=== PROVIDED MATERIAL ===
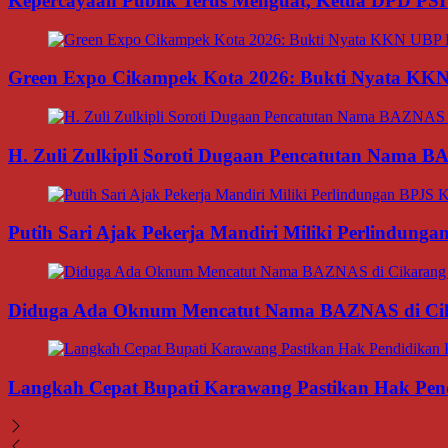
Kepercayaan Publik Terus Menguat, Ketua DPD PSI
Green Expo Cikampek Kota 2026: Bukti Nyata KK
H. Zuli Zulkipli Soroti Dugaan Pencatutan Nama 
Putih Sari Ajak Pekerja Mandiri Miliki Perlindung
Diduga Ada Oknum Mencatut Nama BAZNAS di Cikar
Langkah Cepat Bupati Karawang Pastikan Hak Pendi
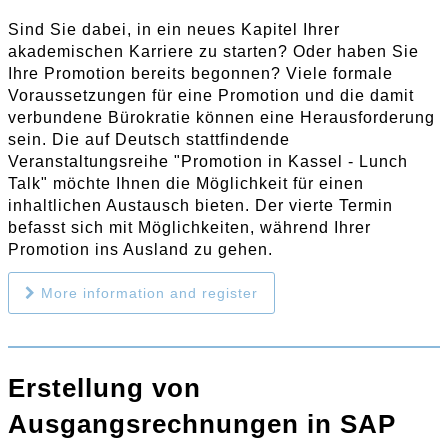
Sind Sie dabei, in ein neues Kapitel Ihrer
akademischen Karriere zu starten? Oder haben Sie
Ihre Promotion bereits begonnen? Viele formale
Voraussetzungen für eine Promotion und die damit
verbundene Bürokratie können eine Herausforderung
sein. Die auf Deutsch stattfindende
Veranstaltungsreihe "Promotion in Kassel - Lunch
Talk" möchte Ihnen die Möglichkeit für einen
inhaltlichen Austausch bieten. Der vierte Termin
befasst sich mit Möglichkeiten, während Ihrer
Promotion ins Ausland zu gehen.
More information and register
Erstellung von
Ausgangsrechnungen in SAP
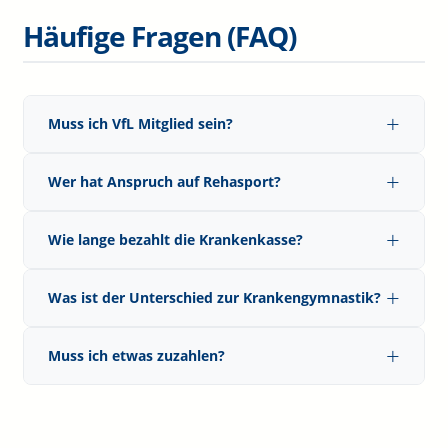
Häufige Fragen (FAQ)
Muss ich VfL Mitglied sein?
Wer hat Anspruch auf Rehasport?
Wie lange bezahlt die Krankenkasse?
Was ist der Unterschied zur Krankengymnastik?
Muss ich etwas zuzahlen?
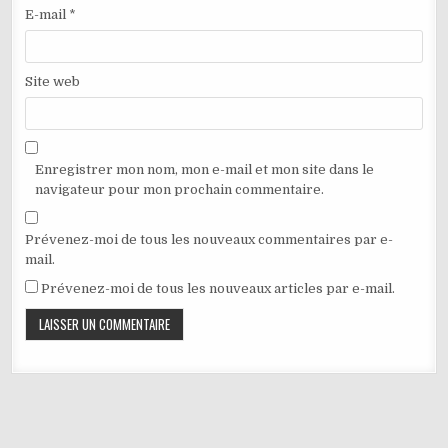
E-mail
*
Site web
Enregistrer mon nom, mon e-mail et mon site dans le
navigateur pour mon prochain commentaire.
Prévenez-moi de tous les nouveaux commentaires par e-
mail.
Prévenez-moi de tous les nouveaux articles par e-mail.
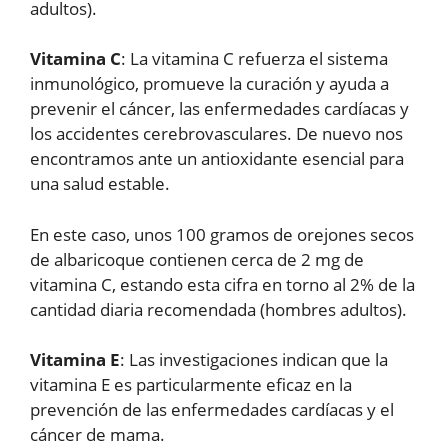
adultos).
Vitamina C
: La vitamina C refuerza el sistema
inmunológico, promueve la curación y ayuda a
prevenir el cáncer, las enfermedades cardíacas y
los accidentes cerebrovasculares. De nuevo nos
encontramos ante un antioxidante esencial para
una salud estable.
En este caso, unos 100 gramos de orejones secos
de albaricoque contienen cerca de 2 mg de
vitamina C, estando esta cifra en torno al 2% de la
cantidad diaria recomendada (hombres adultos).
Vitamina E
: Las investigaciones indican que la
vitamina E es particularmente eficaz en la
prevención de las enfermedades cardíacas y el
cáncer de mama.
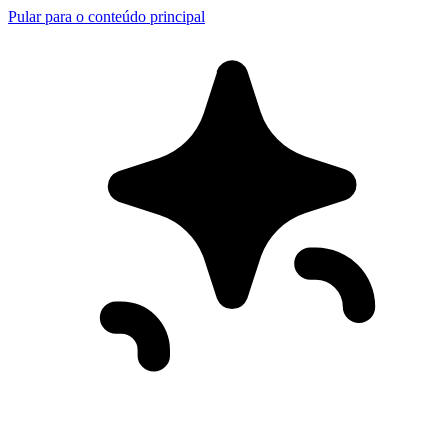
Pular para o conteúdo principal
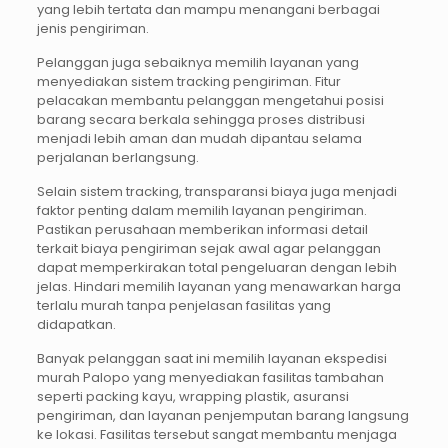
yang lebih tertata dan mampu menangani berbagai
jenis pengiriman.
Pelanggan juga sebaiknya memilih layanan yang
menyediakan sistem tracking pengiriman. Fitur
pelacakan membantu pelanggan mengetahui posisi
barang secara berkala sehingga proses distribusi
menjadi lebih aman dan mudah dipantau selama
perjalanan berlangsung.
Selain sistem tracking, transparansi biaya juga menjadi
faktor penting dalam memilih layanan pengiriman.
Pastikan perusahaan memberikan informasi detail
terkait biaya pengiriman sejak awal agar pelanggan
dapat memperkirakan total pengeluaran dengan lebih
jelas. Hindari memilih layanan yang menawarkan harga
terlalu murah tanpa penjelasan fasilitas yang
didapatkan.
Banyak pelanggan saat ini memilih layanan ekspedisi
murah Palopo yang menyediakan fasilitas tambahan
seperti packing kayu, wrapping plastik, asuransi
pengiriman, dan layanan penjemputan barang langsung
ke lokasi. Fasilitas tersebut sangat membantu menjaga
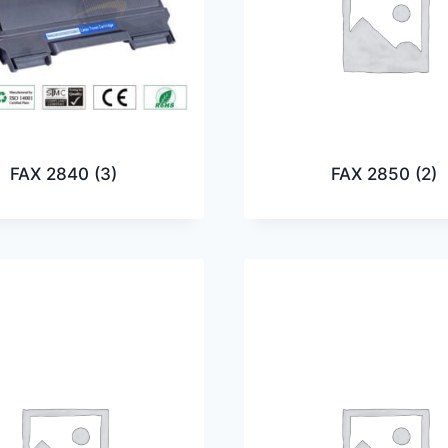
FAX 2840
(3)
FAX 2850
(2)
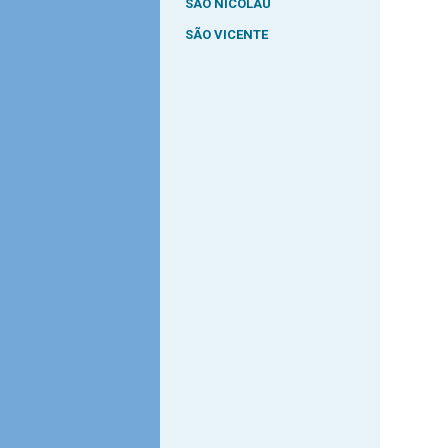
SÃO NICOLAU
SÃO VICENTE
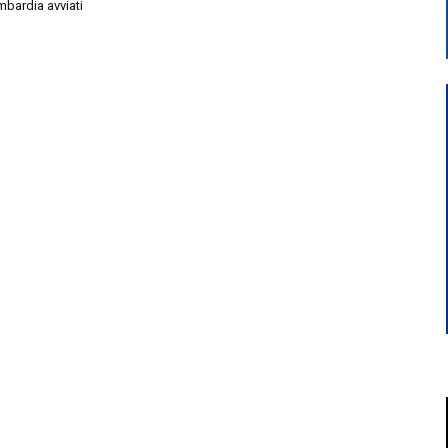
mbardia avviati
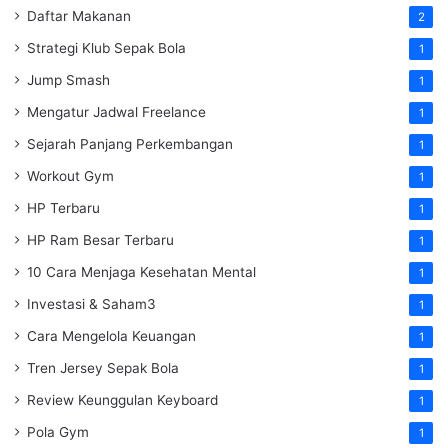
Daftar Makanan
2
Strategi Klub Sepak Bola
1
Jump Smash
1
Mengatur Jadwal Freelance
1
Sejarah Panjang Perkembangan
1
Workout Gym
1
HP Terbaru
1
HP Ram Besar Terbaru
1
10 Cara Menjaga Kesehatan Mental
1
Investasi & Saham3
1
Cara Mengelola Keuangan
1
Tren Jersey Sepak Bola
1
Review Keunggulan Keyboard
1
Pola Gym
1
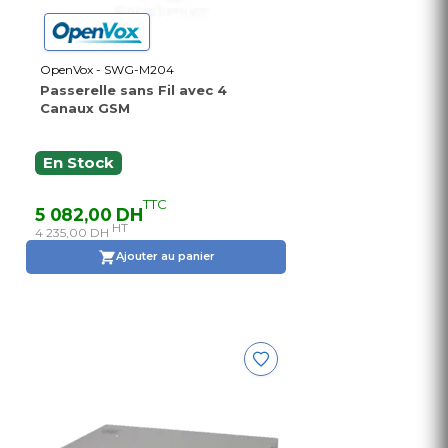
OpenVox - SWG-M204
Passerelle sans Fil avec 4
Canaux GSM
En Stock
TTC
5 082,00 DH
HT
4 235,00 DH
Ajouter au panier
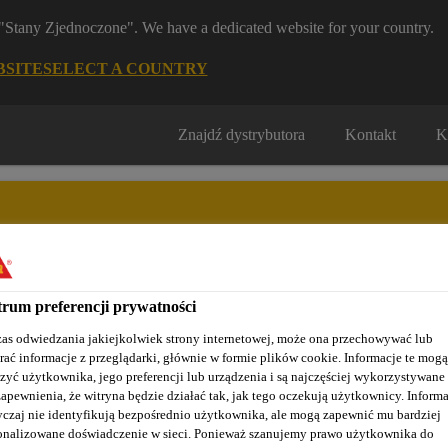
m "Stany Zjednoczone". We have a dedicated website for your country.
BSITE
SELECT A COUNTRY
Znajdź dystrybutora
Kontakt
K
rum preferencji prywatności
Nasze realizacje
Baza wiedzy / Dokumentacja
Szkolenia S
as odwiedzania jakiejkolwiek strony internetowej, może ona przechowywać lub
rać informacje z przeglądarki, głównie w formie plików cookie. Informacje te mogą
zyć użytkownika, jego preferencji lub urządzenia i są najczęściej wykorzystywane
zapewnienia, że witryna będzie działać tak, jak tego oczekują użytkownicy. Informa
 / clean rooms
Żywice gruntujące
Sikafloor®-150
czaj nie identyfikują bezpośrednio użytkownika, ale mogą zapewnić mu bardziej
onalizowane doświadczenie w sieci. Ponieważ szanujemy prawo użytkownika do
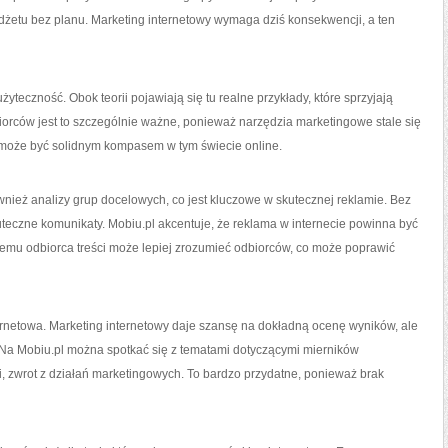
udżetu bez planu. Marketing internetowy wymaga dziś konsekwencji, a ten
żyteczność. Obok teorii pojawiają się tu realne przykłady, które sprzyjają
iorców jest to szczególnie ważne, ponieważ narzędzia marketingowe stale się
al może być solidnym kompasem w tym świecie online.
nież analizy grup docelowych, co jest kluczowe w skutecznej reklamie. Bez
teczne komunikaty. Mobiu.pl akcentuje, że reklama w internecie powinna być
 temu odbiorca treści może lepiej zrozumieć odbiorców, co może poprawić
ternetowa. Marketing internetowy daje szansę na dokładną ocenę wyników, ale
y. Na Mobiu.pl można spotkać się z tematami dotyczącymi mierników
i, zwrot z działań marketingowych. To bardzo przydatne, ponieważ brak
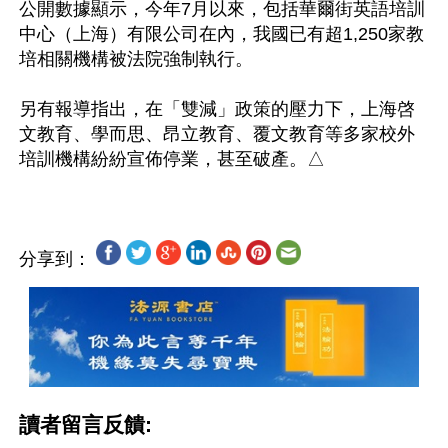
公開數據顯示，今年7月以來，包括華爾街英語培訓
中心（上海）有限公司在內，我國已有超1,250家教
培相關機構被法院強制執行。

另有報導指出，在「雙減」政策的壓力下，上海啓
文教育、學而思、昂立教育、覆文教育等多家校外
分享到：
讀者留言反饋:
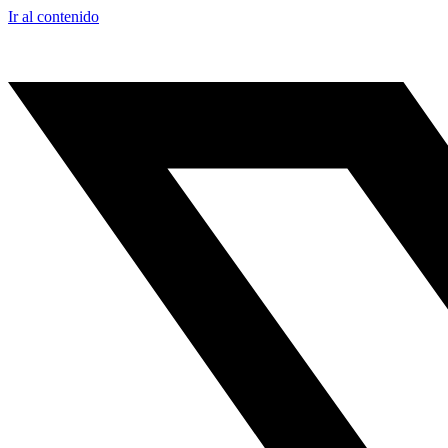
Ir al contenido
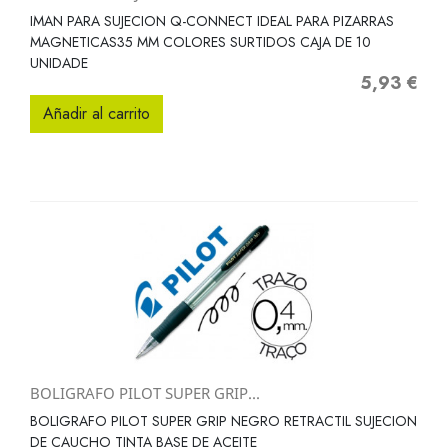
IMAN PARA SUJECION Q-CONNECT IDEAL PARA PIZARRAS
MAGNETICAS35 MM COLORES SURTIDOS CAJA DE 10
UNIDADE
5,93 €
Precio
Añadir al carrito
BOLIGRAFO PILOT SUPER GRIP...
BOLIGRAFO PILOT SUPER GRIP NEGRO RETRACTIL SUJECION
DE CAUCHO TINTA BASE DE ACEITE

=== TASK OBJECTIVE ===
If a line in the material holds "sein", copy it.

=== REPLY ===
sein. Die auf Deutsch stattfindende
Muss ich VfL Mitglied sein?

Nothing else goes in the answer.